サブロク協定

労働基準法第32条には、「使用者は、労働者に、休憩時間を除き1週間について40時間を超えて、労働させてはならない。」、「使用者は、1週間の各日については、労働者に、休憩時間を除き1日について8時間を超えて労働させてはならない。」と規定されています。

労働者10人未満の商業、保健衛生業、接客娯楽業等の特例措置対象事業場(これらは1週間44時間までになります。)や変形労働時間制を採用する場合の例外はありますが、原則として、「1日8時間、1週40時間」以上の労働をさせることは法違反になるわけです。

でも、いそがしい時季や急な事故が発生したとき等、この原則の労働時間を超えて労働させなければ(労働しもらわなければ)ならない場合があります。そんな時に必要となるのが、「時間外労働・休日労働に関する協定」、いわゆる「36(サブロク)協定」です。

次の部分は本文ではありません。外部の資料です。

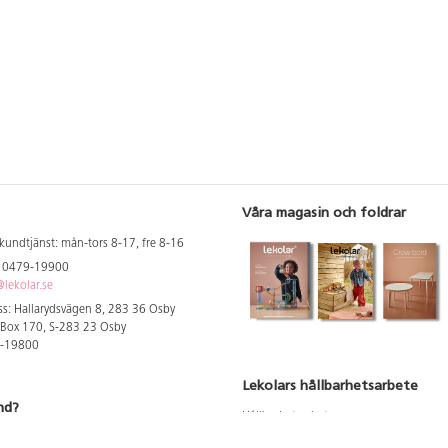
Våra magasin och foldrar
kundtjänst: mån-tors 8-17, fre 8-16
: 0479-19900
lekolar.se
s: Hallarydsvägen 8, 283 36 Osby
 Box 170, S-283 23 Osby
9-19800
Lekolars hållbarhetsarbete
nd?
Hållbarhetsarbete
Hållbarhetsredovisning 2023
 att se dina rabatterade priser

事業者と労働者(労働組合もしくは労働者の過半数を代表する者)が労使協定を結び、一定の事項を定めた協定届を労働基準監督署に届け出ることによって、協定に定めた事項の範囲内で、法定労働時間を超えて労働させても法違反に問われなくなります。(罰を免れるので、免罰効果といいます。)

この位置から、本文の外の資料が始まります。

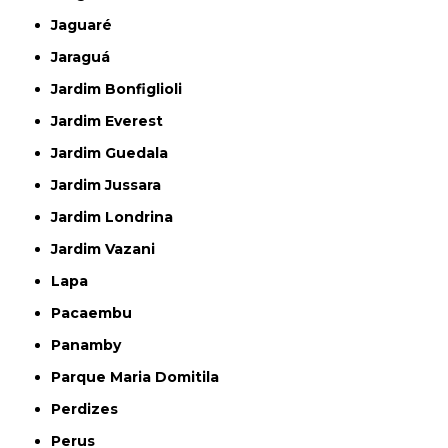
Jaguaré
Jaraguá
Jardim Bonfiglioli
Jardim Everest
Jardim Guedala
Jardim Jussara
Jardim Londrina
Jardim Vazani
Lapa
Pacaembu
Panamby
Parque Maria Domitila
Perdizes
Perus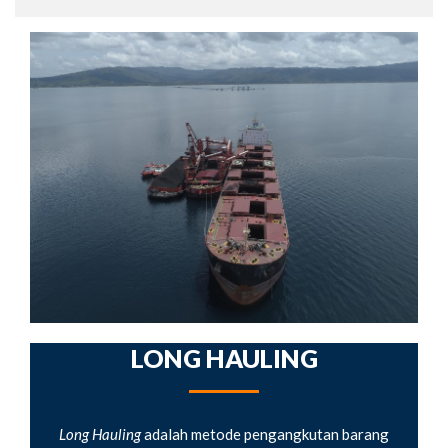
LONG HAULING
Long Hauling
adalah metode pengangkutan barang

もっとも、36協定の範囲内で時間外・休日労働をさせたとしても、罰せられなくなるだけで、実態として法違反という状況は存在していますので、ムダな仕事の削減や業務の効率化等で労働時間を減らす努力はしたほうが良いことは言うまでもありません。(残業代を減らせば人件費負担も軽くなります。)

また、36協定を結んで届出をしたとしても、就業規則や個別の労働契約に、(本来の労働時間に加えて)時間外労働や休日労働を命じることがある旨の規定がなければ、事業者は時間外労働や休日労働を当然に命じることはできませんので、注意してください。